NVCC: Variable missing when compiling with nvcc? Renaming from cu to cpp and compiling with VS works

CapJo · November 23, 2009, 10:42am

Hi,

I have here some code which setup the memory on the device and start only a copy Kernel.

The Problem is that the variables dimBlock and dimGrid are not set correctly.
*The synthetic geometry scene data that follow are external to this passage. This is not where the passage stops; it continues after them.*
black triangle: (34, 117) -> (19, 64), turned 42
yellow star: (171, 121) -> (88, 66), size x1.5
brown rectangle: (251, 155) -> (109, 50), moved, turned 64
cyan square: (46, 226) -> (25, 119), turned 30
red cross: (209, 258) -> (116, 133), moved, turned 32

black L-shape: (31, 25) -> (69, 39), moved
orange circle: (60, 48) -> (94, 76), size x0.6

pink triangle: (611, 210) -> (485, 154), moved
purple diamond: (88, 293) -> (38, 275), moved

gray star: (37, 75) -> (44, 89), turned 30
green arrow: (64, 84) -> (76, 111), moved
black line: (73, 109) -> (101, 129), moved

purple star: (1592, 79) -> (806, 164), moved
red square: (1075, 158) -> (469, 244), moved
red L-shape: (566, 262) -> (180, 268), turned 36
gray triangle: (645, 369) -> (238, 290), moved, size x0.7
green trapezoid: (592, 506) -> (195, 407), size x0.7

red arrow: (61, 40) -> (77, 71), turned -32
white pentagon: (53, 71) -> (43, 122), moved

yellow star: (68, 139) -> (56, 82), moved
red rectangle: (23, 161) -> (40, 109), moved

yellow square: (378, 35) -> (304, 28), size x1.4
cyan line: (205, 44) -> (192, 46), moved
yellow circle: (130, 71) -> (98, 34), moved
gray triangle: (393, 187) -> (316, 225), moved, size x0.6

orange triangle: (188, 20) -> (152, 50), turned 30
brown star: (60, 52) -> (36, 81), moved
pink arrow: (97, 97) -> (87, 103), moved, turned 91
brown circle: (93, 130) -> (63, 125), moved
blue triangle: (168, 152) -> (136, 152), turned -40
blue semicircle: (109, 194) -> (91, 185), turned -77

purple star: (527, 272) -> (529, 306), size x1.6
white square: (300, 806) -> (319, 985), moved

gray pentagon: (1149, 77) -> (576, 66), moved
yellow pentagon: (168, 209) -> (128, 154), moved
In debug mode

the debugger don’t execute the lines where the variables are set.

Instead of x = 32 y = 16 z = 1 … VS shows following lines when compiled with nvcc.

  dimBlock	{x=0 y=1 z=16777216 }	dim3

  x	0	unsigned int

  y	1	unsigned int

  z	16777216	unsigned int

However, the variables are correctly set when I rename my file to cpp and comment out the kernel call

and compile it with Visual Studio compiler.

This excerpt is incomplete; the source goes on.